Problem details.
Retype all of the data exactly as given.

Stored data entries:

····················

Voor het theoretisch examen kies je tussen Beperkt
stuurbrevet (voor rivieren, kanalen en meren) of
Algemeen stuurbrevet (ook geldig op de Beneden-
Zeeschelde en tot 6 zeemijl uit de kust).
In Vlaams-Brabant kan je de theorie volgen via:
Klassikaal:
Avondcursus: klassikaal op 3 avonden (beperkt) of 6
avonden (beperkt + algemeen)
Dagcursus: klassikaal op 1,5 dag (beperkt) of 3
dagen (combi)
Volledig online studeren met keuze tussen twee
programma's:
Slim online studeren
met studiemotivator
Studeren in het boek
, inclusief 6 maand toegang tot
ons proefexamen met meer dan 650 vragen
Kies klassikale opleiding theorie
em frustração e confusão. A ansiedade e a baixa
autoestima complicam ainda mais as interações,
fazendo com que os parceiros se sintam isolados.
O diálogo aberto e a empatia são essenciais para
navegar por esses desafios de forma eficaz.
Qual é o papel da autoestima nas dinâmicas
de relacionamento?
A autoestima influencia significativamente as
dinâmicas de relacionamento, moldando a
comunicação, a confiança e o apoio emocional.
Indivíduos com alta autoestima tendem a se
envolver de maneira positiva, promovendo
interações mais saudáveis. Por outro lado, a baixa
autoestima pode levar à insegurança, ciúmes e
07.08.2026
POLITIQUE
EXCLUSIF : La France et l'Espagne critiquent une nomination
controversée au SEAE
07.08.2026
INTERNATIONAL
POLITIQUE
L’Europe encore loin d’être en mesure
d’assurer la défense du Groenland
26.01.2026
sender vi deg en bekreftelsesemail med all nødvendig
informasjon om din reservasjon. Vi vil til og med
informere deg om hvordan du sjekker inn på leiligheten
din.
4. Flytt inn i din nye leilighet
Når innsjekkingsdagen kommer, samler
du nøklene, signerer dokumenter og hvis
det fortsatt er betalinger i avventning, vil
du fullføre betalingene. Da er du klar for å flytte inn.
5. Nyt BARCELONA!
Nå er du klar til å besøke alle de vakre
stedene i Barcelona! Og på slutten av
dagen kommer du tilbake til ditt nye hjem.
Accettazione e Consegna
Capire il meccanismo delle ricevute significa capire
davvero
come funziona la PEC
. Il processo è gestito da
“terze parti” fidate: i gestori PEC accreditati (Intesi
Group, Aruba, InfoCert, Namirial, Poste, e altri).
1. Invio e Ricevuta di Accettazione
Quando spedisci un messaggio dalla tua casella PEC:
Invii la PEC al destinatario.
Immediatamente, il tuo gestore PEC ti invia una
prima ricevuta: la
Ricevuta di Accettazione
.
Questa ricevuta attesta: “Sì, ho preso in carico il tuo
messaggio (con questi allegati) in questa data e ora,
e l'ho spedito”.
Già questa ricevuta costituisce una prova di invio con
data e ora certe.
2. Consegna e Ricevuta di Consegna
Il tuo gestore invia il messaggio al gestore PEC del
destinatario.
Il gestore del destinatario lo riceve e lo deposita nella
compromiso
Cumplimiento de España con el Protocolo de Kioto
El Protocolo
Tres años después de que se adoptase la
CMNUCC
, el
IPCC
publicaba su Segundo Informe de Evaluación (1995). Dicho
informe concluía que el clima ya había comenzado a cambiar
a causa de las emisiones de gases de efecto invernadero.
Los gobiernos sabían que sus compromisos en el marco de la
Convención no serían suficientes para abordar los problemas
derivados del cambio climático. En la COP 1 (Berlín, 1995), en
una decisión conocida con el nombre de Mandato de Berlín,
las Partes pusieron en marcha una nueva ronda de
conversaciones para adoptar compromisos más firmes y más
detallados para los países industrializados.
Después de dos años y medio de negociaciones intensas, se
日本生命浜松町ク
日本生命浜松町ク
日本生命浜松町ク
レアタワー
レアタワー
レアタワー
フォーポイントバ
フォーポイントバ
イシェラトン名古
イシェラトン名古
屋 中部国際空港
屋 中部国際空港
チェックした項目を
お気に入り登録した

····················

Written solution.
Voor het theoretisch examen kies je tussen Beperkt
stuurbrevet (voor rivieren, kanalen en meren) of
Algemeen stuurbrevet (ook geldig op de Beneden-
Zeeschelde en tot 6 zeemijl uit de kust).
In Vlaams-Brabant kan je de theorie volgen via:
Klassikaal:
Avondcursus: klassikaal op 3 avonden (beperkt) of 6
avonden (beperkt + algemeen)
Dagcursus: klassikaal op 1,5 dag (beperkt) of 3
dagen (combi)
Volledig online studeren met keuze tussen twee
programma's:
Slim online studeren
met studiemotivator
Studeren in het boek
, inclusief 6 maand toegang tot
ons proefexamen met meer dan 650 vragen
Kies klassikale opleiding theorie
em frustração e confusão. A ansiedade e a baixa
autoestima complicam ainda mais as interações,
fazendo com que os parceiros se sintam isolados.
O diálogo aberto e a empatia são essenciais para
navegar por esses desafios de forma eficaz.
Qual é o papel da autoestima nas dinâmicas
de relacionamento?
A autoestima influencia significativamente as
dinâmicas de relacionamento, moldando a
comunicação, a confiança e o apoio emocional.
Indivíduos com alta autoestima tendem a se
envolver de maneira positiva, promovendo
interações mais saudáveis. Por outro lado, a baixa
autoestima pode levar à insegurança, ciúmes e
07.08.2026
POLITIQUE
EXCLUSIF : La France et l'Espagne critiquent une nomination
controversée au SEAE
07.08.2026
INTERNATIONAL
POLITIQUE
L’Europe encore loin d’être en mesure
d’assurer la défense du Groenland
26.01.2026
sender vi deg en bekreftelsesemail med all nødvendig
informasjon om din reservasjon. Vi vil til og med
informere deg om hvordan du sjekker inn på leiligheten
din.
4. Flytt inn i din nye leilighet
Når innsjekkingsdagen kommer, samler
du nøklene, signerer dokumenter og hvis
det fortsatt er betalinger i avventning, vil
du fullføre betalingene. Da er du klar for å flytte inn.
5. Nyt BARCELONA!
Nå er du klar til å besøke alle de vakre
stedene i Barcelona! Og på slutten av
dagen kommer du tilbake til ditt nye hjem.
Accettazione e Consegna
Capire il meccanismo delle ricevute significa capire
davvero
come funziona la PEC
. Il processo è gestito da
“terze parti” fidate: i gestori PEC accreditati (Intesi
Group, Aruba, InfoCert, Namirial, Poste, e altri).
1. Invio e Ricevuta di Accettazione
Quando spedisci un messaggio dalla tua casella PEC:
Invii la PEC al destinatario.
Immediatamente, il tuo gestore PEC ti invia una
prima ricevuta: la
Ricevuta di Accettazione
.
Questa ricevuta attesta: “Sì, ho preso in carico il tuo
messaggio (con questi allegati) in questa data e ora,
e l'ho spedito”.
Già questa ricevuta costituisce una prova di invio con
data e ora certe.
2. Consegna e Ricevuta di Consegna
Il tuo gestore invia il messaggio al gestore PEC del
destinatario.
Il gestore del destinatario lo riceve e lo deposita nella
compromiso
Cumplimiento de España con el Protocolo de Kioto
El Protocolo
Tres años después de que se adoptase la
CMNUCC
, el
IPCC
publicaba su Segundo Informe de Evaluación (1995). Dicho
informe concluía que el clima ya había comenzado a cambiar
a causa de las emisiones de gases de efecto invernadero.
Los gobiernos sabían que sus compromisos en el marco de la
Convención no serían suficientes para abordar los problemas
derivados del cambio climático. En la COP 1 (Berlín, 1995), en
una decisión conocida con el nombre de Mandato de Berlín,
las Partes pusieron en marcha una nueva ronda de
conversaciones para adoptar compromisos más firmes y más
detallados para los países industrializados.
Después de dos años y medio de negociaciones intensas, se
日本生命浜松町ク
日本生命浜松町ク
日本生命浜松町ク
レアタワー
レアタワー
レアタワー
フォーポイントバ
フォーポイントバ
イシェラトン名古
イシェラトン名古
屋 中部国際空港
屋 中部国際空港
チェックした項目を
お気に入り登録した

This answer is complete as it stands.